Pictures aside, restate the records below exactly as written.

----- DATASET EXCERPTS -----

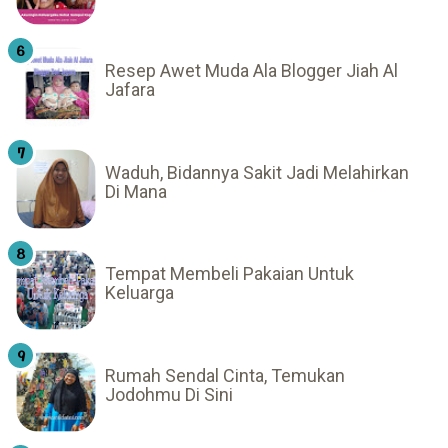
Resep Awet Muda Ala Blogger Jiah Al
Jafara
Waduh, Bidannya Sakit Jadi Melahirkan
Di Mana
Tempat Membeli Pakaian Untuk
Keluarga
Rumah Sendal Cinta, Temukan
Jodohmu Di Sini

-----

• _TASK RESULT_
Resep Awet Muda Ala Blogger Jiah Al
Jafara
Waduh, Bidannya Sakit Jadi Melahirkan
Di Mana
Tempat Membeli Pakaian Untuk
Keluarga
Rumah Sendal Cinta, Temukan
Jodohmu Di Sini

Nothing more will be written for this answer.